Figure 22.4. XML links allow you to do interesting things such as referencing multiple documents from a link within another document.
One example of a link repository that could be built using XLink is an intricately cross-referenced legal database, where court cases are linked in such a way that a researcher in a law office could quickly find and verify precedents and track similar cases. Though it's certainly possible to create such a database and incorporate it into HTML web pages, it is cumbersome. XLink provides the exact feature set to make link repositories a practical reality.
One of the side benefits of out-of-line links is the fact that the links are maintained separately from the documents that they link. This separate storage of links and resources makes it possible to dramatically reduce broken links, which are otherwise difficult to track down and eliminate.
You now understand that XML linking is considerably more powerful than its HTML counterpart. Perhaps more interesting is the fact that XML links involve a concert of technologies working together. XLink is the primary technology that makes XML links possible, but it requires the help of two other technologiesXPointer and XPath. If you traced the history of XLink in the W3C, you'd learn that it originally consisted of only two components, XPointer and XLink. However, the W3C realized that XPointer wasn't the only XML technology that needed a means of addressing parts of a document. XSLT also needed a means of addressing document parts, so it was decided to separate document addressing into XPath. XPointer builds on XPath to provide support for addressing the internal structure of XML documents. XLink in turn uses XPointer to describe flexible links to specific structures within XML documents.

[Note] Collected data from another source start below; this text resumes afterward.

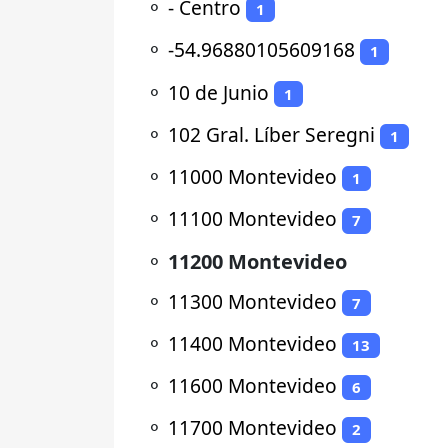
⚬
- Centro
1
⚬
-54.96880105609168
1
⚬
10 de Junio
1
⚬
102 Gral. Líber Seregni
1
⚬
11000 Montevideo
1
⚬
11100 Montevideo
7
⚬
11200 Montevideo
⚬
11300 Montevideo
7
⚬
11400 Montevideo
13
⚬
11600 Montevideo
6
⚬
11700 Montevideo
2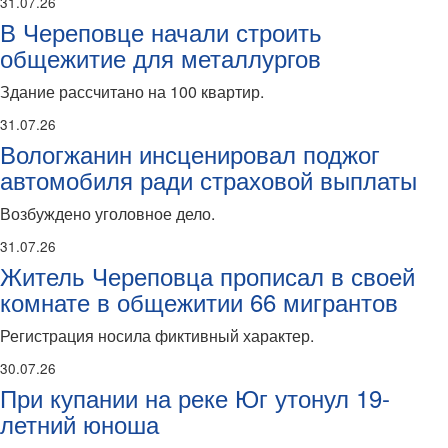
31.07.26
В Череповце начали строить
общежитие для металлургов
Здание рассчитано на 100 квартир.
31.07.26
Вологжанин инсценировал поджог
автомобиля ради страховой выплаты
Возбуждено уголовное дело.
31.07.26
Житель Череповца прописал в своей
комнате в общежитии 66 мигрантов
Регистрация носила фиктивный характер.
30.07.26
При купании на реке Юг утонул 19-
летний юноша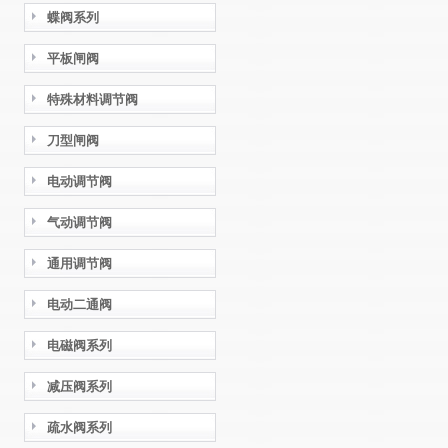
蝶阀系列
平板闸阀
特殊材料调节阀
刀型闸阀
电动调节阀
气动调节阀
通用调节阀
电动二通阀
电磁阀系列
减压阀系列
疏水阀系列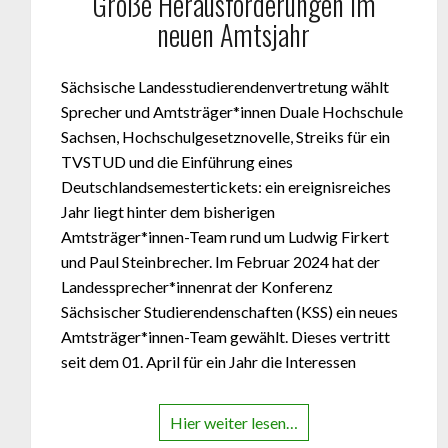
Große Herausforderungen im
neuen Amtsjahr
Sächsische Landesstudierendenvertretung wählt
Sprecher und Amtsträger*innen Duale Hochschule
Sachsen, Hochschulgesetznovelle, Streiks für ein
TVSTUD und die Einführung eines
Deutschlandsemestertickets: ein ereignisreiches
Jahr liegt hinter dem bisherigen
Amtsträger*innen-Team rund um Ludwig Firkert
und Paul Steinbrecher. Im Februar 2024 hat der
Landessprecher*innenrat der Konferenz
Sächsischer Studierendenschaften (KSS) ein neues
Amtsträger*innen-Team gewählt. Dieses vertritt
seit dem 01. April für ein Jahr die Interessen
Hier weiter lesen…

XLink is designed to support simple one-way links similar to those in HTML, as well as a variety of different extended links that offer interesting new ways of linking documents. XLink is implemented as an XML language, which means that it can be easily integrated into XML applications. XPointer is a non-XML language based upon XPath that is used to address internal structures in XML documents. XPointer is an important part of XLink because it specifies the syntax used to create fragment identifiers, which are used to reference internal document constructs.